Alors que le groupe de pro-vie priait, un plus petit groupe de contre-manifestants est arrivé, portant des pancartes telles que « Éloignez vos rosaires de nos ovaires » et « Moi aussi, j’ai avorté. Et alors ! » Ils ont également joué de la musique forte pour étouffer les prières des manifestants pro-vie.

Les policiers ont demandé aux manifestants pro-vie de s’éloigner de l’établissement, ce qu’ils ont fait ; puis ils se sont agenouillés et ont continué à prier le rosaire. La police a cependant continué de les harceler, les suivant partout et les empêchant de se déplacer librement. Un homme a été fouillé par la police qui lui a fait vider ses poches.

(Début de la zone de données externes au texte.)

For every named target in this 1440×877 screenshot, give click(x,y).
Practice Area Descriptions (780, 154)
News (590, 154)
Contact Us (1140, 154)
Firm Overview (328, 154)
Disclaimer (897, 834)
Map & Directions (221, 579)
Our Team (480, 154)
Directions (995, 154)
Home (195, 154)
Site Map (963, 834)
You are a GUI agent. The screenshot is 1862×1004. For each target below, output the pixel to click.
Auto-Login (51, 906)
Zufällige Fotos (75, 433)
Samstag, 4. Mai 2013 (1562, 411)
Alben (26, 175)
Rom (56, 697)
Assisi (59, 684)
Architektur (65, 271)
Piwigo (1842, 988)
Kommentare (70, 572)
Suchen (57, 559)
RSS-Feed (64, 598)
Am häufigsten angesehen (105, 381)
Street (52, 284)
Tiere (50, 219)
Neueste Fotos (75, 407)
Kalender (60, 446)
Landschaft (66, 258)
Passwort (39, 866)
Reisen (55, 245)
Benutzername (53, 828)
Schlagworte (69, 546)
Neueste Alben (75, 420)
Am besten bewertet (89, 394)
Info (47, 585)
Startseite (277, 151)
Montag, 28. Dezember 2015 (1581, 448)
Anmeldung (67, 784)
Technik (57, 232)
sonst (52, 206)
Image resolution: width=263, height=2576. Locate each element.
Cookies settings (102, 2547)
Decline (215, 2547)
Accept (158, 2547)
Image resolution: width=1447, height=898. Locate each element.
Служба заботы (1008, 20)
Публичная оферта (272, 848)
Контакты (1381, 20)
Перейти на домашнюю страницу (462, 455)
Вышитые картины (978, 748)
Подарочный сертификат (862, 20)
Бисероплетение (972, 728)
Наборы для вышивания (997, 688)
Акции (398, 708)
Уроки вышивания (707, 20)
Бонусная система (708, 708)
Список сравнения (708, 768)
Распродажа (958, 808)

L’année dernière, les responsables politiques espagnols ont voté en faveur de la criminalisation du « harcèlement » des femmes qui tentent d’entrer dans les centres d’avortement. Les peines encourues pourraient aller jusqu’à un an d’emprisonnement. Bien que la prière ne soit pas mentionnée, le projet de loi décrit le « harcèlement » comme « le fait d’approcher les femmes avec des photographies, des modèles de fœtus et des proclamations contre l’avortement... l’objectif étant d’amener les femmes à changer leur décision par la contrainte, l’intimidation et le harcèlement ».

Au Royaume-Uni, cependant, la prière a été criminalisée — même la prière silencieuse — et de nombreux défenseurs de l’avortement ont été arrêtés simplement pour s’être tenus à proximité d’un établissement pratiquant l’avortement et avoir prié silencieusement en eux-mêmes. Au début du mois, un tribunal a statué que cette discrimination pouvait être maintenue, car même la prière silencieuse peut être considérée comme « préjudiciable » au soi-disant « droit » à l’avortement.